Nuremberg << NOO ruhm `behrg` >> Trials were legal proceedings against Nazi Germany’s former leaders for crimes committed before and during World War II (1939-1945). The trials took place from 1945 to 1949 in Nuremberg, Germany, where Adolf Hitler’s Nazi Party had once held its political rallies. The trials were the first successful war crimes trials conducted against senior national officials. The four countries that had defeated and then occupied Germany—France, the Soviet Union, the United Kingdom, and the United States—organized the first trial.
The trials.
The defendants were charged with four kinds of crimes—conspiracy, crimes against peace, war crimes, and crimes against humanity. Conspiracy is the act of planning crimes in advance. This legal concept allowed the prosecutors to try the Nazi government’s pre-war acts. Crimes against peace included launching a war in violation of international agreements. War crimes covered such acts as the mistreatment of prisoners of war, the plunder of occupied areas, and crimes on the high seas (areas of the oceans that lie outside the authority of any nation). Crimes against humanity involved the persecution and murder of people based on their political beliefs, race, or religions. A charter signed by the Allies before the trials established, for the first time, an international legal definition of crimes against humanity. This definition included acts committed before or during the war.

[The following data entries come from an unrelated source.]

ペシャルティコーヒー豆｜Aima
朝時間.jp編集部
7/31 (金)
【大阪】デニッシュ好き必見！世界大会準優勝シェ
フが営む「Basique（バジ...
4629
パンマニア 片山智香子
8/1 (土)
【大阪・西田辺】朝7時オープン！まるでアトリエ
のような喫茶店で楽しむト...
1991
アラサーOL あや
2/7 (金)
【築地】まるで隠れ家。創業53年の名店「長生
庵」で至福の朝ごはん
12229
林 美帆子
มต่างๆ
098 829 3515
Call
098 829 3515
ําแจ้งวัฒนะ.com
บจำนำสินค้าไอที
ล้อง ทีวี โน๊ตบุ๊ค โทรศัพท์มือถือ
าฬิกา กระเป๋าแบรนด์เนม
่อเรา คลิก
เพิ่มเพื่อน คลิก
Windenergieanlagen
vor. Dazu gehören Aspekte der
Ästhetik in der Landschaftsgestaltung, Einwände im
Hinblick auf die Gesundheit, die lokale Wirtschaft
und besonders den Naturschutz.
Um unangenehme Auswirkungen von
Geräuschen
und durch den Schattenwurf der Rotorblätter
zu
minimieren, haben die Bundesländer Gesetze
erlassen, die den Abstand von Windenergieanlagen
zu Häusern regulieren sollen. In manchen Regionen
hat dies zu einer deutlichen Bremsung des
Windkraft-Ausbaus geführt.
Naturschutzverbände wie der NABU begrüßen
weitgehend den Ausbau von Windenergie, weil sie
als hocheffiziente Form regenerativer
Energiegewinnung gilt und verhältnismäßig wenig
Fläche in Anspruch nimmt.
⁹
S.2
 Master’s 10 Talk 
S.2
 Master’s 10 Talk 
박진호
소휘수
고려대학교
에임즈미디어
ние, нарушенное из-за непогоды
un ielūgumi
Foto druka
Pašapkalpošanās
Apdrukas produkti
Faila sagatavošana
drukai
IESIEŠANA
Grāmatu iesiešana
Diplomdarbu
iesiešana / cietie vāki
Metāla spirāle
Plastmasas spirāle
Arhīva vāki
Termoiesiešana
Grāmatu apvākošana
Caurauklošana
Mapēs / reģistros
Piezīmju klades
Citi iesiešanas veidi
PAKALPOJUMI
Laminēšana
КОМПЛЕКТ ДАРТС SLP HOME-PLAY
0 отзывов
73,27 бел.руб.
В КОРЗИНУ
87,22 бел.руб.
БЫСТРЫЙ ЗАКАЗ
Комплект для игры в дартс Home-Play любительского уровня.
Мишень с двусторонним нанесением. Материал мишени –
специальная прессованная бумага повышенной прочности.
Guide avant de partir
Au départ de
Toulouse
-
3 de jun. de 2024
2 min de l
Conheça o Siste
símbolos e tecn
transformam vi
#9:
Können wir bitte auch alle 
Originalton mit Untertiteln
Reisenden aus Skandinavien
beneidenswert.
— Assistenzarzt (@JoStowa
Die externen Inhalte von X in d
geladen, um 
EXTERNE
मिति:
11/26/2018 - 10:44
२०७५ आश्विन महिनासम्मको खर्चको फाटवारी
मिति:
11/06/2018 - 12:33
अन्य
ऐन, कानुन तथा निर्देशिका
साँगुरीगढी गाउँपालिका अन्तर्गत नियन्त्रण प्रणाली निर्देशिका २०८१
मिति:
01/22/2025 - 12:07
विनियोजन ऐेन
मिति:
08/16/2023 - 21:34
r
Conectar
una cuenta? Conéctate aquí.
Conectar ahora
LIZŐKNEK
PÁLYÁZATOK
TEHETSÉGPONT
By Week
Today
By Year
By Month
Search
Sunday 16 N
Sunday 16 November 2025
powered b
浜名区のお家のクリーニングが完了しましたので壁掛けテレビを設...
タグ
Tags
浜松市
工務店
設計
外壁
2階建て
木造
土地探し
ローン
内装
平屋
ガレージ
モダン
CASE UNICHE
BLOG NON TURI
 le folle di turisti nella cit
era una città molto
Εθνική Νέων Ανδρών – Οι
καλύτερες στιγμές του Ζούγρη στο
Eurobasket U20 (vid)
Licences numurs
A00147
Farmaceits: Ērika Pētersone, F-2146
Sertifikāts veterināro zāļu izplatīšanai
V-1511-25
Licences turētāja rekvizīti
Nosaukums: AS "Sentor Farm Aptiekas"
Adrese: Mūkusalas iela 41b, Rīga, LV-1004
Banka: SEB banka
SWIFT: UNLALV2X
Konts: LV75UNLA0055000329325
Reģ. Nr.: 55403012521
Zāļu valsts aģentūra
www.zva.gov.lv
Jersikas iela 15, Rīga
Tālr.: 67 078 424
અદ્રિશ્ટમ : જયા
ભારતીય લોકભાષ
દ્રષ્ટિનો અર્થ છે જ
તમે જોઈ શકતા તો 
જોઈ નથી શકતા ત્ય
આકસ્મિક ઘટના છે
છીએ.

The first trial ran from November 1945 to October 1946. The International Military Tribunal, made up of British, French, Soviet, and U.S. judges and prosecutors, conducted the trial. The tribunal tried 22 high-ranking German leaders, including top Nazis Hermann Göring and Rudolf Hess; military leaders such as Wilhelm Keitel and Karl Dönitz; foreign minister Joachim von Ribbentrop; minister of armaments Albert Speer; and Ernst Kaltenbrunner, second in command of the elite Nazi Party guard known as the SS (Schutzstaffel). Twelve defendants received death sentences, seven received prison sentences, and three were found not guilty.
Individual countries conducted later trials of Nazi officials. At Nuremberg, U.S military tribunals held 12 trials from 1946 to 1949. Each trial examined a different set of crimes. For example, one trial focused on Nazi doctors who conducted experiments on concentration camp prisoners. Another involved the leaders of SS forces that had committed mass killings of Jews. Of the 185 defendants involved in the U.S. trials, 24 received death sentences, 107 received prison sentences, 35 were found not guilty, and 19 were released on other grounds.
Reaction.
The Nuremberg Trials triggered some criticism. The sentences were harsh, and no procedure existed for appealing the judgments. In addition, the Soviets, who participated in the International Military Tribunal, had engaged in war crimes themselves. Such charges as crimes against peace and humanity were new. As a result, some critics argued that the German defendants had violated moral rules but had not committed legal violations. Despite these criticisms, the Nuremberg Trials had far-reaching effects. They carefully documented Nazi actions, from launching World War II to murdering millions of European Jews. They also set the legal example, later adopted by the United Nations, that leaders can stand trial for crimes committed against their own citizens.